In Praise of Tolerance

I have to say that I was very impressed with how my husband’s office handled their holiday party on Friday. Family members were invited, they had a big potluck, and a charity raffle to benefit the Wounded Warrior program. The neatest part for me, though, was that it was officially billed as a “holiday” party – not Christmas party – and there was no Christian invocation or overt Christian influence anywhere. It was quite a relief, in fact. I wasn’t going to fuss with anyone else’s winter holidays, but if the organizers just assumed that everybody there would be Christian, I was going to point out their incorrect assumption to them. Actually, the colonel leading it specifically said, “I’m not going to say a prayer because this is an official function, but I would ask you to think about all that we have to be grateful for and to think about those who are less fortunate, and how we can help them.”

So all of the people who say it’s unpatriotic to say “Happy Holidays” instead of “Merry Christmas?” They’re saying the military is unpatriotic. If more people would follow the government’s lead in actually respecting the First Amendment and just plain old being polite to others, we’d all get along better.

Tolerance for the win!

Medal of Honor winner

I’d like to note that today saw the first Medal of Honor bestowed on a living recipient since the Vietnam War. SSG Giunta was awarded the Medal of Honor for acts which included rescuing a comrade being carried away by the Taliban.

But this isn’t good enough for AFA’s Bryan Fischer. No, this is part of the trend of “feminizing” the Medal of Honor, because according to one reporter’s account, none of the Medals of Honor awarded in these conflicts have been for killing the enemy. Now, that’s a matter of some debate, since it’s not like a Medal of Honor citation comes with a box score, but I always thought that we awarded the Medal of Honor for, you know, honorable actions. Like, say, Sergeant York, who notably captured – not killed! – 132 Germans. Or maybe like Colonel Bud Day, who did amazing things enduring captivity as a POW. Or maybe like SFC Randy Shugart and MSG Gary Gordon, who were decorated posthumously for sacrificing themselves trying to save the crew of the downed helicopter, as told in the book Black Hawk Down.

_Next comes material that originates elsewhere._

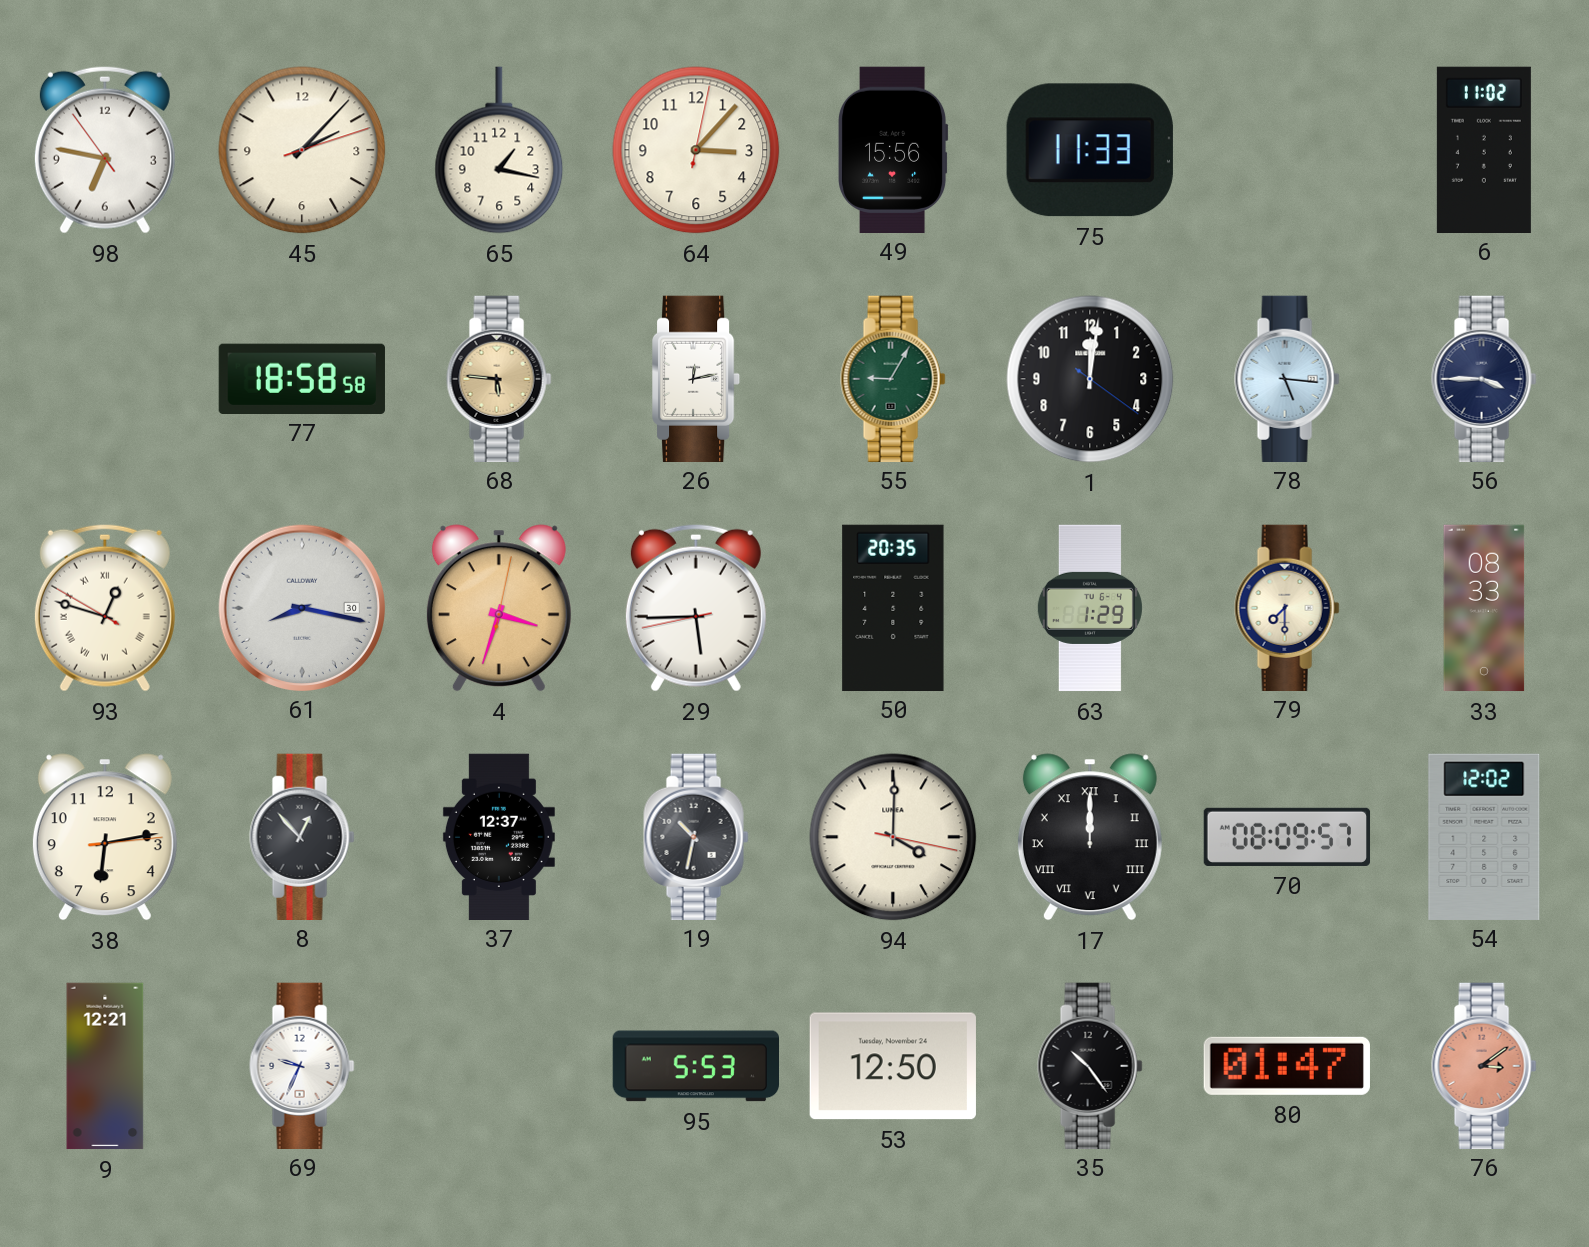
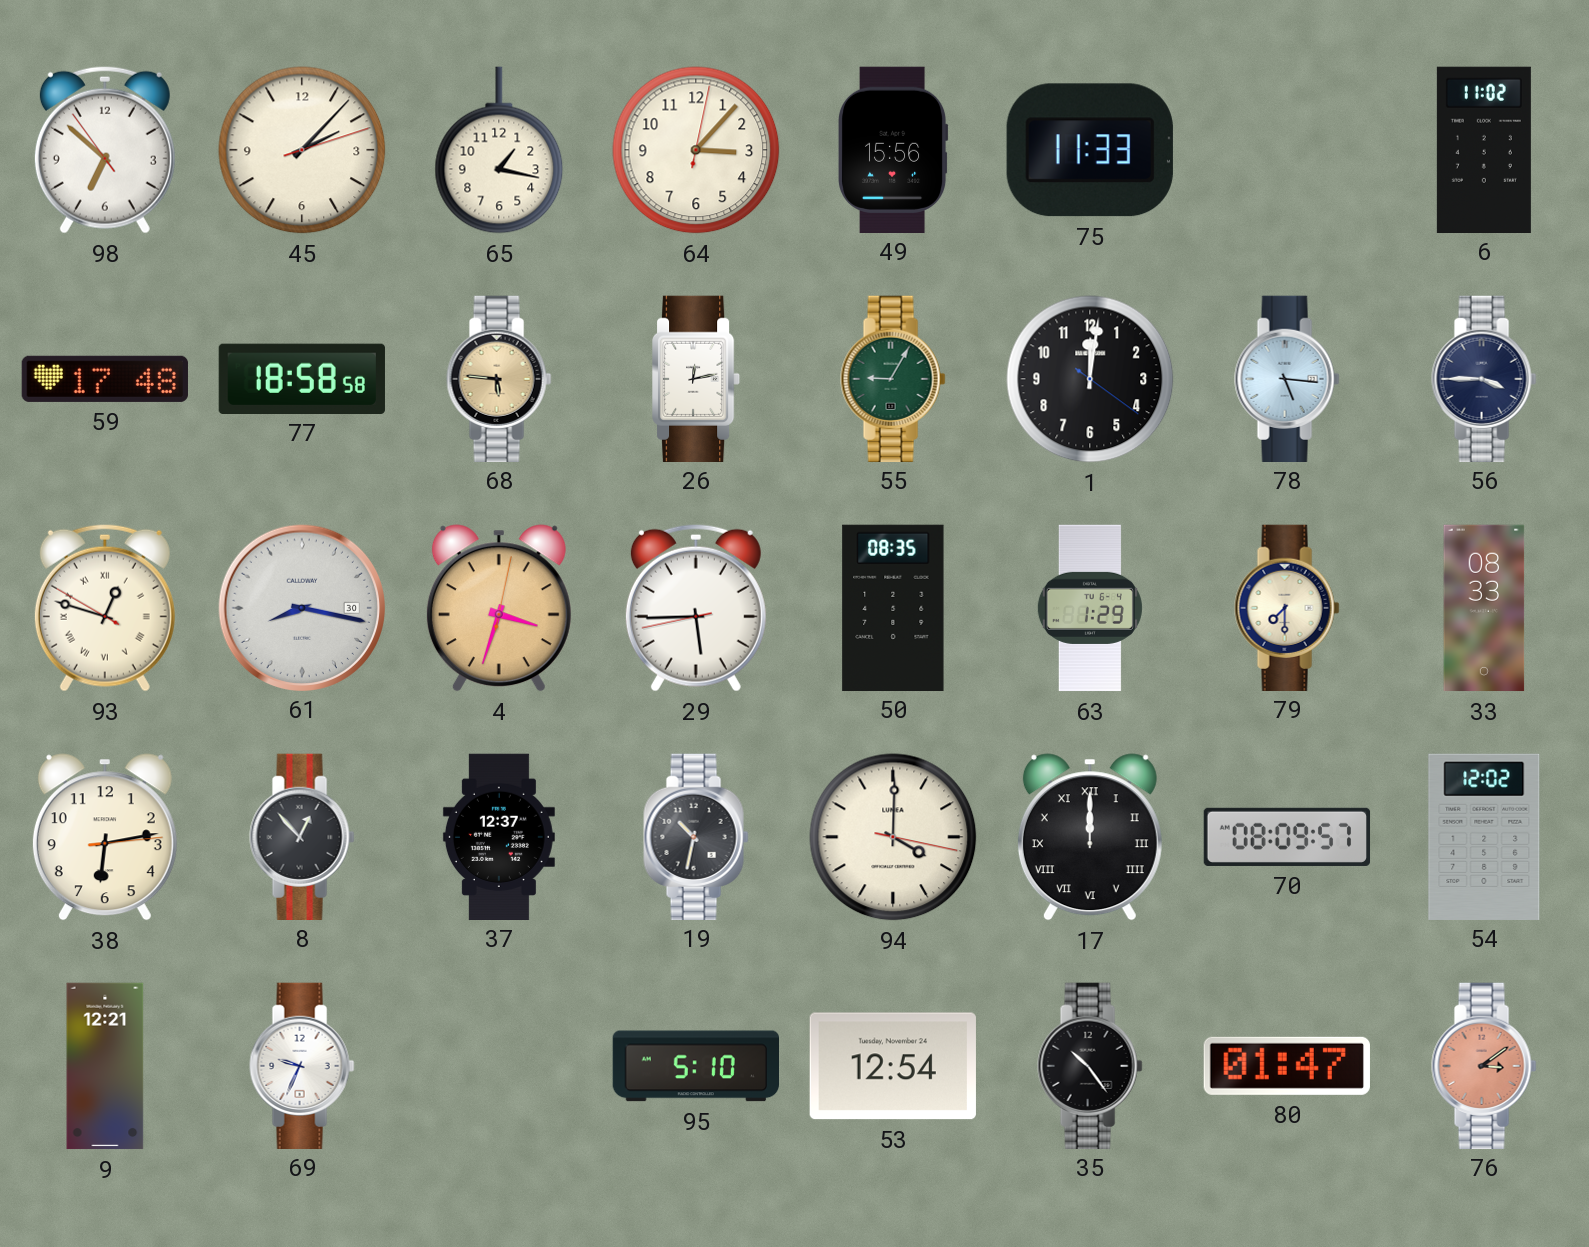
98: 6:46 -> 6:51
59: none -> 17:48
50: 20:35 -> 08:35
95: 5:53 -> 5:10
53: 12:50 -> 12:54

Fischer goes on to say that dying to save others isn’t good enough because it’s not what Jesus did. According to Fischer, “Jesus’ act of self-sacrifice would ultimately have been meaningless – yes, meaningless – if he had not inflicted a mortal wound on the enemy while giving up his own life.” I grew up the daughter of a Christian theologian, and have read a bit of theology myself, and I’ve never come across this theory of grace. Heck, the guy manages to describe the Crucifixion without ever using the word grace. Fischer is trying to say that Jesus’ supreme act of self-sacrifice, submitting himself to a death decreed by someone who had no authority over him, a death as a common criminal, a death full of shame and torture, that this act was Jesus’ triumphant way of killing the Devil? Whatever Jesus was doing at the Crucifixion, I’m pretty sure that being a terrifying commanding general killing other beings wasn’t it. Notably, Shugart and Gordon were honored for going into a situation that was certain death for them where they still might not have been able to protect the air crew.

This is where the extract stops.